To my dismay, my current Netflix list consists mostly of movies from the last few years. Guess I've seen most of their older promising streaming content. I chose this one (whose title means "From the Heart") partly to buck the trend a little and partly because it has been a while since my last viewing from India. To my surprise, I had seen a little of it before, having looked up the portion that amounts to a music video of "Chaiyya Chaiyya," a song strangely coopted for Inside Man (2006).
That number's cheeriness does not reflect the plot well. Delhi radio program executive Amar falls for a woman at a train station and happens to see her repeatedly, but she mostly resists his charms.

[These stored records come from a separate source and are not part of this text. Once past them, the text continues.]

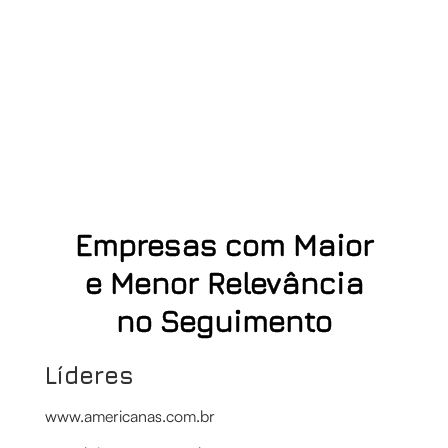
Empresas com Maior
e Menor Relevância
no Seguimento
Líderes
www.americanas.com.br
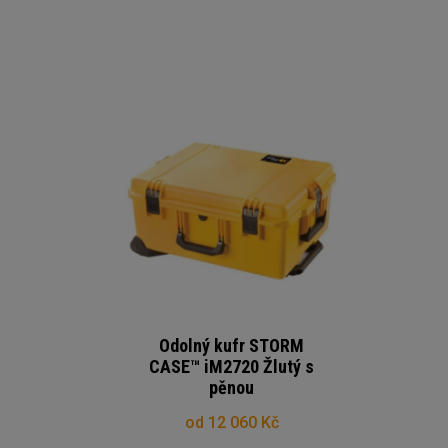
Odolný kufr STORM
CASE™ iM2720 Žlutý s
pěnou
od 12 060 Kč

Little does he realize that she walks a dark path that doesn't lend itself to attachments, tho she sometimes finds it advantageous to get close to someone in his position, under the pseudonym "Meghna." They develop complex feelings about each other, especially as Amar pieces together that she belongs to the secessionist forces whose leader he once interviewed.
You probably wouldn't guess from the first maybe two-thirds of the story what the last would be like. It gets off to a slow start despite Amar's fast-lane courtship efforts. And might I say, he pisses me off. No way will I root for a suitor who won't take no for an answer, especially when all he knows about her is her appearance (don't expect me to believe in love at first sight); only near the end does Meghna tell him even her name. Rarely does she give the slightest hint of opening her heart to him. It gets arguably worse after he agrees to marry another woman but wants to run off with Meghna. So imagine my relief when he learns the hard way how much trouble Meghna is.

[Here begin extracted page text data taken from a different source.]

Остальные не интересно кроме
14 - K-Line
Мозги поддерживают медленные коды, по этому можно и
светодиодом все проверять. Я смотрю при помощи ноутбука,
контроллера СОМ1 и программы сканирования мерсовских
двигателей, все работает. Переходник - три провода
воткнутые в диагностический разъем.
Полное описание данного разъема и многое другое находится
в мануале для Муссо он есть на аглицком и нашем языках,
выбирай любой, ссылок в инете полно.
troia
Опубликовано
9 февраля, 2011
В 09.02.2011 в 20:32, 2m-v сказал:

I'm afraid I don't know enough about the history of India to appreciate this film in full. I knew that India gained its independence relatively recently, observing a 50th anniversary herein, but I didn't know about the tribal massacres in some areas decades later. Many in poor Assam, unsatisfied with the government's (in)action, sought further independence by any means they deemed necessary.
Meghna eventually details some of the horrors she witnessed and experienced in childhood to explain why she would join a terror cell. I agree with Amar that it's no excuse for killing innocents in the present, nor could there be any such excuse. Ethics aside, what good could it accomplish? What country ever successfully began with random bombers? Yet Meghna insists that she has No Choice, undoubtedly thanks to indoctrination.
I appreciate when the plot finally thickens, as with Amar drawing the suspicion of India's equivalent of the FBI. (Indian authorities do get nasty, according to Bollywood.) In the last act, whereupon my "action" tag kicks in, he has to show more badassery than a radio personality, even an interviewer of terrorists, is likely to have cultivated. It still doesn't end well -- which may, ironically, be just as well from an artistic standpoint.
While consistently serious enough, it can make for an unusual mix of genre elements and moods, so I might recommend DS for something off the beaten path. I just wish it had more substance to justify 163 minutes.